Bug 1502129

Summary: OpenShift Container Platform and CNS, pods stuck in terminating state
Product: OpenShift Container Platform Reporter: Magnus Glantz <sudo>
Component: NodeAssignee: Joel Smith <joelsmith>
Status: CLOSED DUPLICATE QA Contact: DeShuai Ma <dma>
Severity: high Docs Contact:
Priority: unspecified    
Version: 3.6.1CC: aos-bugs, jokerman, mmccomas, sudo, tahonen, wmeng
Target Milestone: ---   
Target Release: ---   
Hardware: Unspecified   
OS: Unspecified   
Whiteboard:
Fixed In Version: Doc Type: If docs needed, set a value
Doc Text:
Story Points: ---
Clone Of: Environment:
Last Closed: 2017-10-20 16:54:14 UTC Type: Bug
Regression: --- Mount Type: ---
Documentation: --- CRM:
Verified Versions: Category: ---
oVirt Team: --- RHEL 7.3 requirements from Atomic Host:
Cloudforms Team: --- Target Upstream Version:
Embargoed:
Attachments:
Description Flags
Ansible hosts file
none
sosreport from master
none
sosreport from node associated to stuck pod none

Description Magnus Glantz 2017-10-14 11:59:57 UTC
Created attachment 1338537 [details]
Ansible hosts file

Description of problem:
When provisioning an OCP 3.6 cluster with CNS, fairly often, created pods cannot be deleted, they are stuck in terminating state, so that the project they are in cannot either be deleted. I have observed that restarting nodes which on pods are stuck resolves this state. Not sure if it does so reliably though.
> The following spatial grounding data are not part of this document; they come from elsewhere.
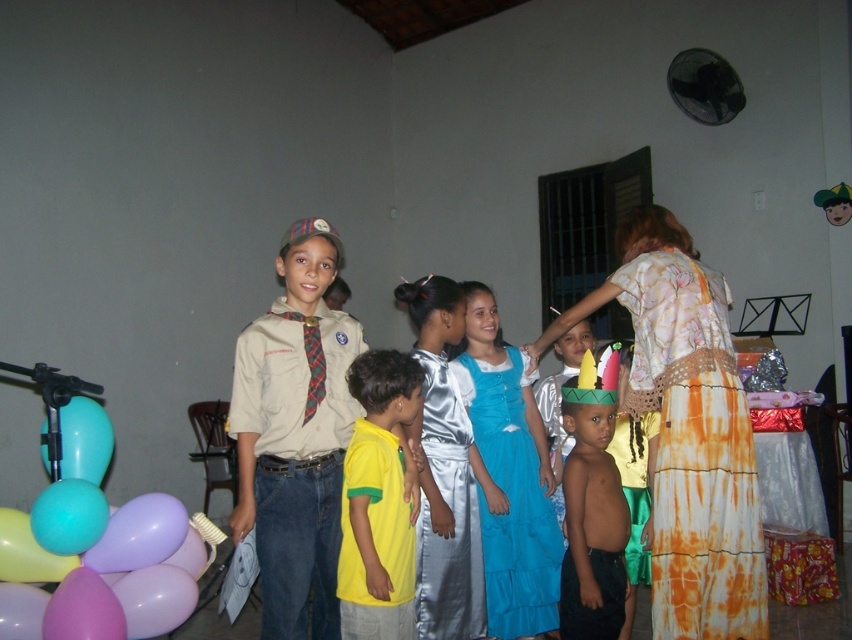 Can you confirm if satin silver dress at center is positioned above translucent blue balloon at lower left?

No.

Between satin silver dress at center and translucent blue balloon at lower left, which one has less height?

translucent blue balloon at lower left

Which is in front, point (442, 554) or point (88, 400)?

Positioned in front is point (442, 554).

At what (x,y) coordinates should I click in order to perform the action: click on satin silver dress at center. Please return your answer as a coordinate pair (x, y). Looking at the image, I should click on (452, 515).

Who is higher up, yellow-green t-shirt at center or satin silver dress at center?

yellow-green t-shirt at center

Does yellow-green t-shirt at center appear over satin silver dress at center?

Indeed, yellow-green t-shirt at center is positioned over satin silver dress at center.

Describe the element at coordinates (378, 502) in the screenshot. This screenshot has width=852, height=640. I see `yellow-green t-shirt at center` at that location.

Image resolution: width=852 pixels, height=640 pixels. What are the coordinates of `yellow-green t-shirt at center` in the screenshot? It's located at (378, 502).

Does khaki cotton shirt at center have a greater width compared to shiny gold crown at center?

Correct, the width of khaki cotton shirt at center exceeds that of shiny gold crown at center.

Can you confirm if khaki cotton shirt at center is bigger than shiny gold crown at center?

Yes, khaki cotton shirt at center is bigger than shiny gold crown at center.

Between point (271, 600) and point (591, 584), which one is positioned behind?

Point (591, 584)

Find the location of a particular element. This screenshot has width=852, height=640. khaki cotton shirt at center is located at coordinates click(x=296, y=456). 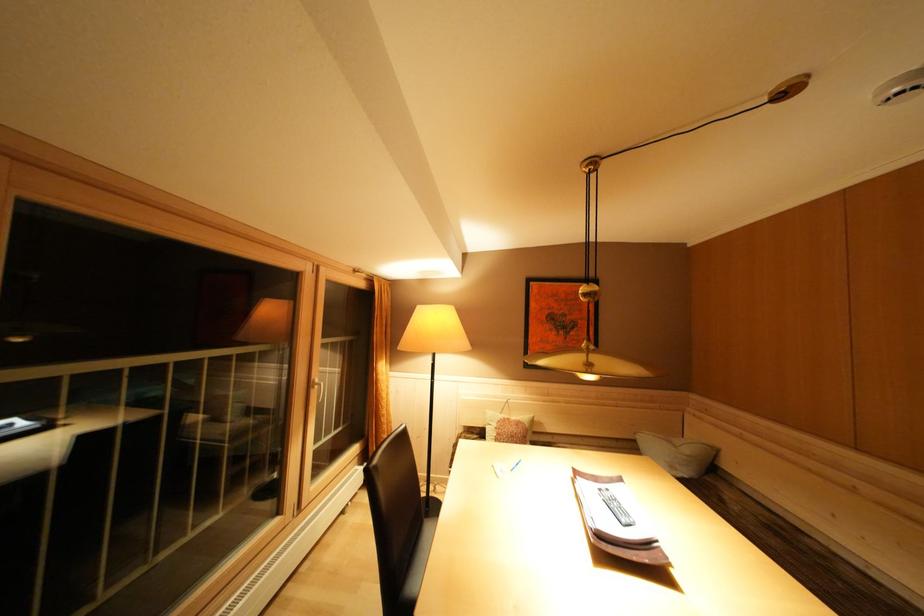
Version-Release number of selected component (if applicable):
OCP 3.6-latest with container native storage.


How reproducible:
I can reliably recreate the issue by deploying a new OCP cluster with CNS and then just create and destroy 1-3 projects with pods which has persistent storage via CNS.


Steps to Reproduce:
1. Install CNS enabled cluster using https://github.com/mglantz/ocp36-azure-cns
2. Create 1-3 projects with Jenkins persistent
3. Delete projects, observe pods stuck in terminating state.

Actual results:
Pods stuck in terminating state.

Expected results:
Projects and pods deleted.

Additional info:

Comment 1 Magnus Glantz 2017-10-14 12:00:56 UTC
Created attachment 1338538 [details]
sosreport from master

Comment 2 Magnus Glantz 2017-10-14 12:03:03 UTC
Created attachment 1338539 [details]
sosreport from node associated to stuck pod

This node also runs CNS/infra, but that seems not to be related, I've seen pods stuck on nodes which does not run CNS.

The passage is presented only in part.